Oh my – projects create a lot of data. If you’ve been around projects for any amount of time (or read my previous articles on data management) then you’ll know that it’s really important what you do with that data.
By project data in this sense, we’re talking about the data about managing the project – the performance management data you collect and use to course correct. Your project might also create data as a deliverable, for example customer records or staff records, or financial data. But what we are talking about here is the performance management of the project – the kind of data that the PMO wants to audit from time to time to ensure you are sticking to the process.
Data validation tools
Data validation tools are what you can use (and they might already be set up in the system) to make it easier to ensure that the data meets certain criteria. Two easy ones are:
Data validation rules: Implementing built-in validation rules in your project management tools (e.g. ensuring budget figures are positive numbers or task deadlines are not in the past). That can prevent incorrect data entry or flag up when things look off.
Automated checks: Use software that automates validation processes, checking for discrepancies in data consistency, format, or compliance with predefined standards. For example, project codes might need to be 5 digits, or the project sponsor name might be chosen from a drop down list. These can be automatically checked at the point of entry by limiting the entries, or you can run reports in the background.
Auditing and monitoring
Audit logs: Enable audit logs in your project management tool to track changes made to the project data, including who made the change, what was changed, and when it was changed.
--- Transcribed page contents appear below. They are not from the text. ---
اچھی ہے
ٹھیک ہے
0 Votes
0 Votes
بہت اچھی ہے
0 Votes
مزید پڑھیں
Then you can trace discrepancies and identify the source. You might need PMO-level access to see the logs, but that’s OK, it’s normally the PMO team who would want to do the auditing anyway.
Data quality dashboards: Use dashboards that monitor the quality of project data. For example, what % of fields are filled in on a resource request? How many dependencies are in the average project schedule? How many risks haven’t been updated this month? This gives you insights into who is actually updating the project management software, and the quality of what they are putting in there.
Regular data audits
These are your normal project health checks or peer reviews, but in my experience they often stop happening after a brief fluffy of being booked in at the beginning of the year.
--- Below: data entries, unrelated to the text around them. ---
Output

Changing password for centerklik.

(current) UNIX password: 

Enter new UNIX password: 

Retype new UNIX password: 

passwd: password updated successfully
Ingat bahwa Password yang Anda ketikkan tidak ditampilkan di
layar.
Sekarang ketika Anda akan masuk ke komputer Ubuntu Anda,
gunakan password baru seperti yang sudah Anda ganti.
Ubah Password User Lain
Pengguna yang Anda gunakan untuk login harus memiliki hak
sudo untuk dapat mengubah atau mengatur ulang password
Periodic data reviews: The PMO can schedule regular data reviews to manually check the consistency and accuracy of project data, especially after major milestones or changes. As a project manager, you can also ask for a data review if you think it will help you maintain the accuracy and completeness of your data.
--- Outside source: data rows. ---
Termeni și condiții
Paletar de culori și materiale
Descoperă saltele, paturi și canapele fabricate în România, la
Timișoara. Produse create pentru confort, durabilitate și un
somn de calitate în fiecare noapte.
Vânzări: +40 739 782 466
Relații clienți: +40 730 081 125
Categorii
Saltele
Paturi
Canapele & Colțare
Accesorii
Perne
Cross-department audits: In larger projects, ask cross-functional teams (e.g. finance, operations, and HR) review project data for consistency and accuracy. Ideally, everything that’s held should be the same as what other departments are saying it is – in other words, data should align across departments. Check everyone is working off the same documents and schedules. You’d be surprised at how often one team is working off something that is out of date!
These are only a few strategies and ideas for auditing and validating the data in your project management systems – and they mostly require input from other humans on the team. If you are in a PMO role, try to build these into your annual cadence of checks and balances. As a project manager, do your best to stay on top of the data you create for performance tracking and keep everything as tidy as possible.